Your objective:
Scan the entries below for the word "atau". Copy each line that has it.

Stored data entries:
+===+
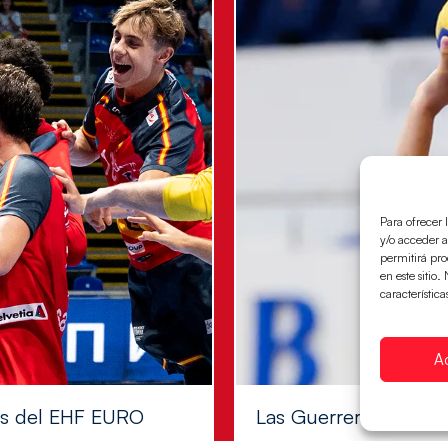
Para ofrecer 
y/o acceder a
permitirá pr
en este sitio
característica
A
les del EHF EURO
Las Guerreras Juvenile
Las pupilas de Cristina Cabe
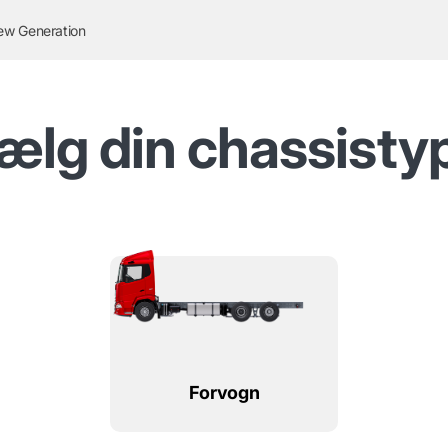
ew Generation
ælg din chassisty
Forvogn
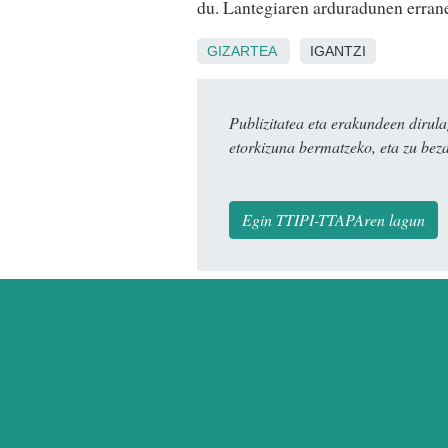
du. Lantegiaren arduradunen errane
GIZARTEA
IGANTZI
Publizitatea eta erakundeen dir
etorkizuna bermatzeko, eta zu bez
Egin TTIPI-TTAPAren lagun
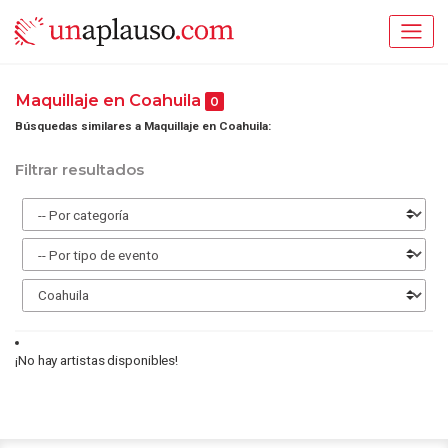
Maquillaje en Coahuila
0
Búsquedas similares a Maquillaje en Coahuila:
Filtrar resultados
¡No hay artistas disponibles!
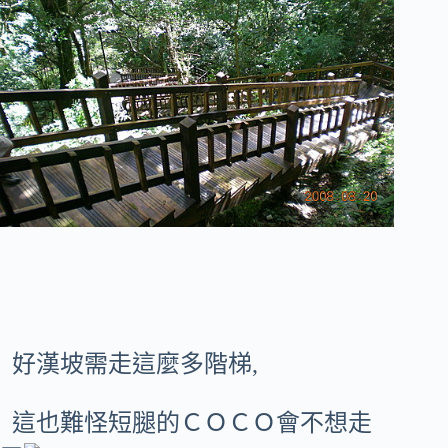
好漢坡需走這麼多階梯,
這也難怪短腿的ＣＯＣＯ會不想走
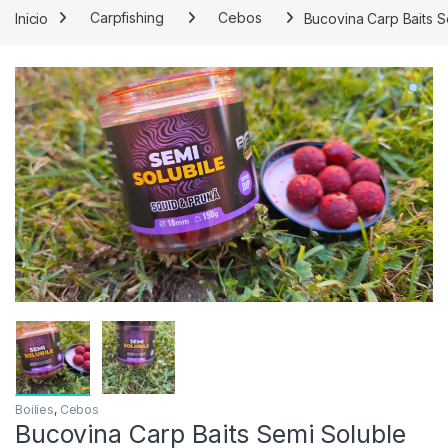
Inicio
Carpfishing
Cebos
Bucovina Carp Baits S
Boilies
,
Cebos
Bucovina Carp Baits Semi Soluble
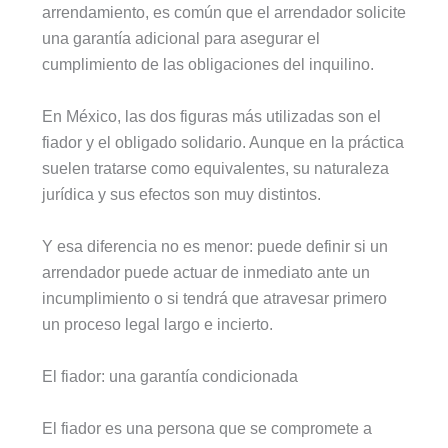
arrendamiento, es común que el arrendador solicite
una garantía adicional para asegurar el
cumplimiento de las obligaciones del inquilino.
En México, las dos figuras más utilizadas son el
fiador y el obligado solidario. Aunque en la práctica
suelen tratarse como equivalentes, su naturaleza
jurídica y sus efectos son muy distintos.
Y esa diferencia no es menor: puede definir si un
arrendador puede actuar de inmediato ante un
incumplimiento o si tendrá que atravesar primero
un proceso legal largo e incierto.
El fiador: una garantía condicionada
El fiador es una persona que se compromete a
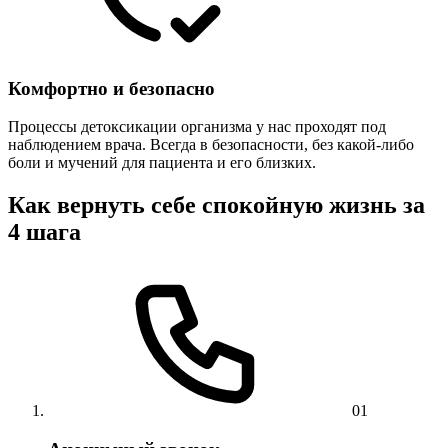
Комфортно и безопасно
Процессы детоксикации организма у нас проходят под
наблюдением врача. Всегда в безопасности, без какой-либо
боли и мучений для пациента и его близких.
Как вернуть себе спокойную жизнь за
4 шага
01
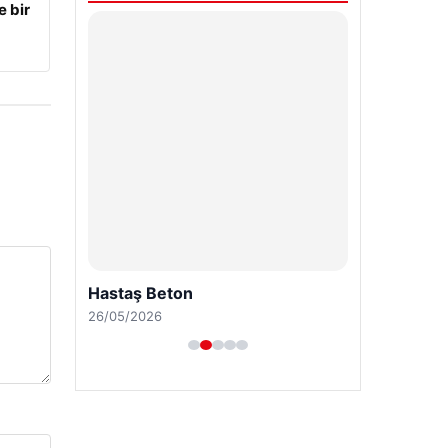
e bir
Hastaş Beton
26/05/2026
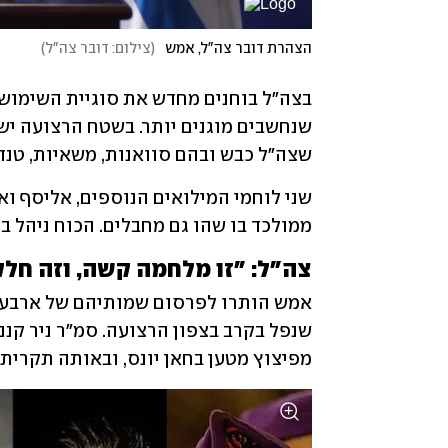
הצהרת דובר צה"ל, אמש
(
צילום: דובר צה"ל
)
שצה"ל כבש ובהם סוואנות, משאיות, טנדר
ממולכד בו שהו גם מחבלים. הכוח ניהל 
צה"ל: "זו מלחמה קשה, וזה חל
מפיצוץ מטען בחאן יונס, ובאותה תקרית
+===+
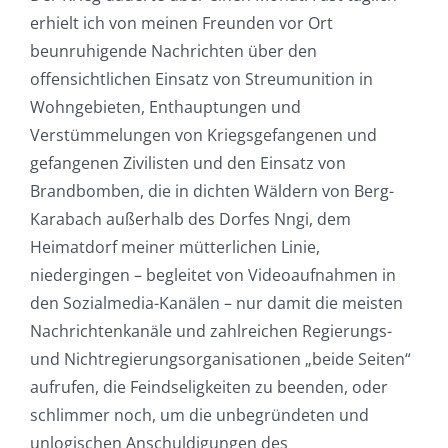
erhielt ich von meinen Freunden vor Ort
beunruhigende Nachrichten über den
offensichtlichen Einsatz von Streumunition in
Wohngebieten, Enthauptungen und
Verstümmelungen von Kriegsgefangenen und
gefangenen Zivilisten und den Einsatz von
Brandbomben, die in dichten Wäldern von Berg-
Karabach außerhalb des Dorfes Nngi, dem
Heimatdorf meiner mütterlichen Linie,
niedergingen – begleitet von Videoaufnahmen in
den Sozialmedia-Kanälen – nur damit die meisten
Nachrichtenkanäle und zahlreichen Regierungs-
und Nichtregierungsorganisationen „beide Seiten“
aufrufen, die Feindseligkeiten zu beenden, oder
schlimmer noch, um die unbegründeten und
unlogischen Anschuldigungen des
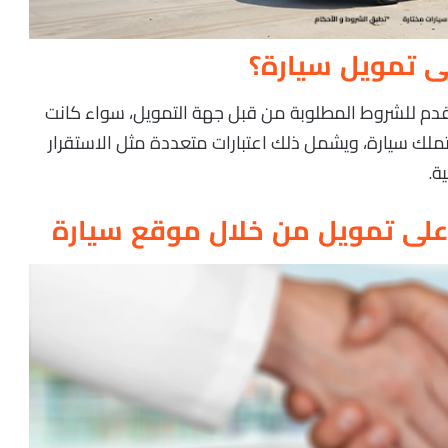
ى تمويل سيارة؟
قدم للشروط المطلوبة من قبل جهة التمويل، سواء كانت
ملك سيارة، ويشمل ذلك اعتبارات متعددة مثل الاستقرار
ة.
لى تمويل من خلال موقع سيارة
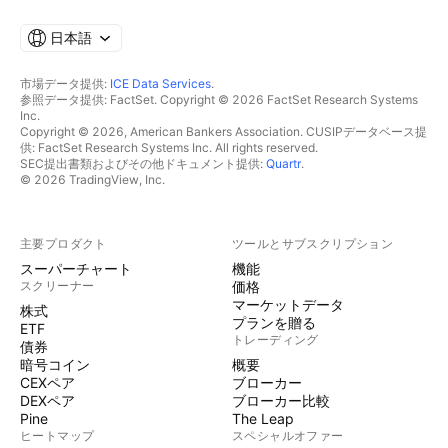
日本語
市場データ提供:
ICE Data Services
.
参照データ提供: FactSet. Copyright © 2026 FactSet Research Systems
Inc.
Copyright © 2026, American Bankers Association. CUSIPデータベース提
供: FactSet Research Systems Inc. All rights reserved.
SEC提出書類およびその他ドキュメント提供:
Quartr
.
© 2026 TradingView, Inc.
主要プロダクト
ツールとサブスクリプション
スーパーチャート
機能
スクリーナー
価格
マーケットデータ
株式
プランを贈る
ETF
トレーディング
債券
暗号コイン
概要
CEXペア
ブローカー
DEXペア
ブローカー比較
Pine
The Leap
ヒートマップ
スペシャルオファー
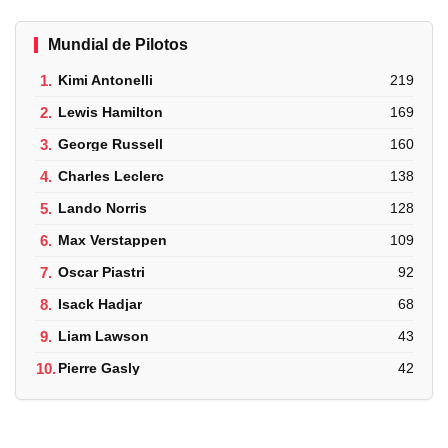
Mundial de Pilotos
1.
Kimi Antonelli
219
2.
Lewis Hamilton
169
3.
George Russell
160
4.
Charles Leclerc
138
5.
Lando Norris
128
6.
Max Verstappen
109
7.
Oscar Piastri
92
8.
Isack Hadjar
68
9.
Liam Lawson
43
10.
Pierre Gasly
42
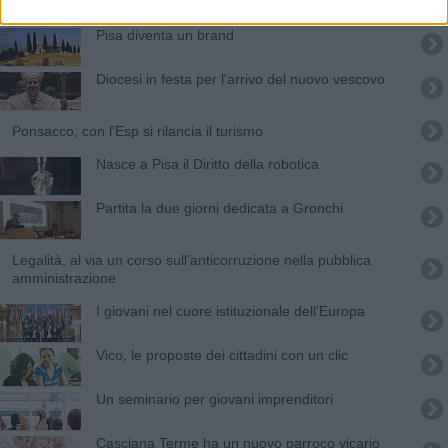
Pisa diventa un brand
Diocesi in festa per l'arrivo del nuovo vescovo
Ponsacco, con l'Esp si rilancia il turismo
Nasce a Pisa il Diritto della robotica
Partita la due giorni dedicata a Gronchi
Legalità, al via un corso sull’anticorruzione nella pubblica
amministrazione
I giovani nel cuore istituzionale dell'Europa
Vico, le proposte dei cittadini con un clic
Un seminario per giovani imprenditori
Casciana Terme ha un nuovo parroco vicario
+===+
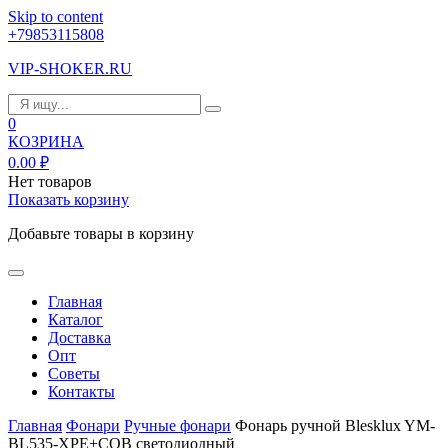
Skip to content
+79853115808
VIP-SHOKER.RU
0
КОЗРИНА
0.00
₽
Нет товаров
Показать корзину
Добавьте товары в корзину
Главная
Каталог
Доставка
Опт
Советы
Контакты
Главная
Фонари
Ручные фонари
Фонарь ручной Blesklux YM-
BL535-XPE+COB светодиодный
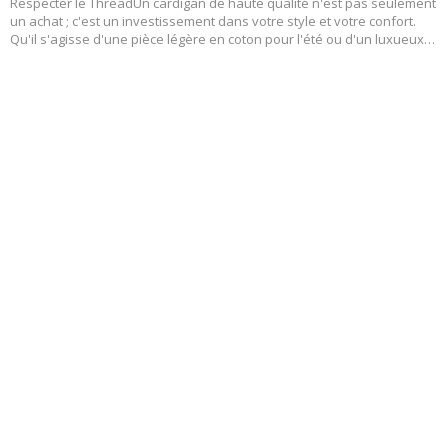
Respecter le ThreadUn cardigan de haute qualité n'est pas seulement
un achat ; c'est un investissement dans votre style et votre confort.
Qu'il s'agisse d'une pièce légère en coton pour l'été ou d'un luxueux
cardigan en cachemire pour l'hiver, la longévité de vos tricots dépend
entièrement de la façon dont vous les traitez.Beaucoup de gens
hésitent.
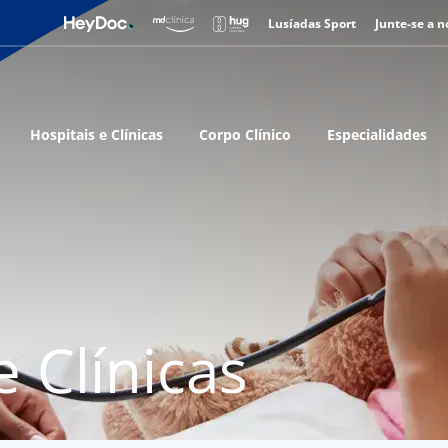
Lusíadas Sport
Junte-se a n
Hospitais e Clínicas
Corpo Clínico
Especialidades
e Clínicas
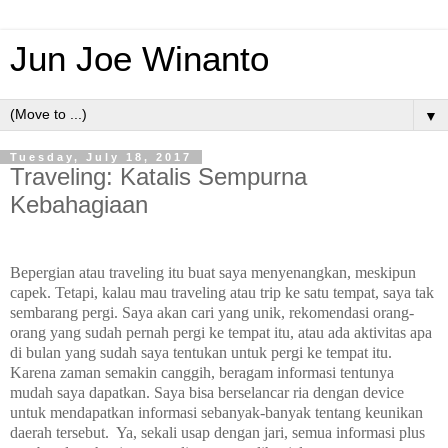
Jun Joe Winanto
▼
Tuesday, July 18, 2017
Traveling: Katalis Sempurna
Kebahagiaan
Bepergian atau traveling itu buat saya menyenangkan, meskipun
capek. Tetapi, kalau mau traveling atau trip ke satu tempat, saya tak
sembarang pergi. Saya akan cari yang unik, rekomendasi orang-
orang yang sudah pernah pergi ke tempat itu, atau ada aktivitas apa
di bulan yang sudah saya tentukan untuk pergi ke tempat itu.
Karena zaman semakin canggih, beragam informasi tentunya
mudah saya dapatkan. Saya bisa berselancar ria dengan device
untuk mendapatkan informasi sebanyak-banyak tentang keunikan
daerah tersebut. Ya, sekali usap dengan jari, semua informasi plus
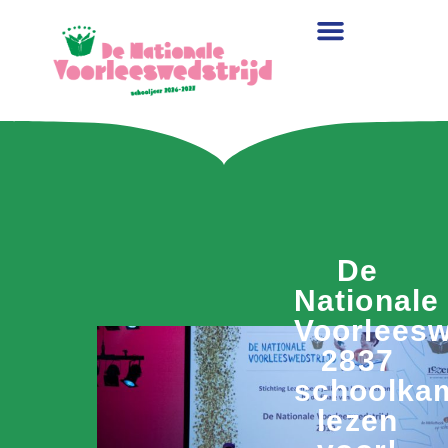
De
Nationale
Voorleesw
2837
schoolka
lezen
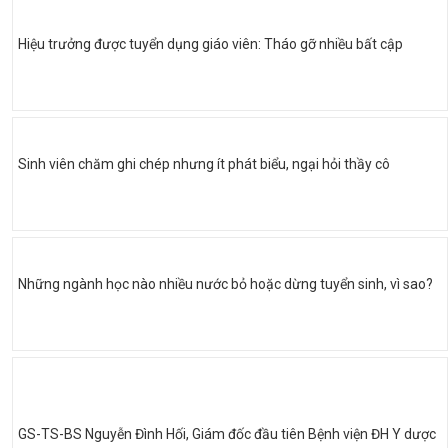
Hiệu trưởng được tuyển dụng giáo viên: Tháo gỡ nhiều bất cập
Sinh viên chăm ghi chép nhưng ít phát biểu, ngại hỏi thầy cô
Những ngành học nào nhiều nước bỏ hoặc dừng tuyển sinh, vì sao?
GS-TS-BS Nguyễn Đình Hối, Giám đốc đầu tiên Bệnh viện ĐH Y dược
+===+
Solution to this exercise:
Bepergian atau traveling itu buat saya menyenangkan, meskipun
capek. Tetapi, kalau mau traveling atau trip ke satu tempat, saya tak
orang yang sudah pernah pergi ke tempat itu, atau ada aktivitas apa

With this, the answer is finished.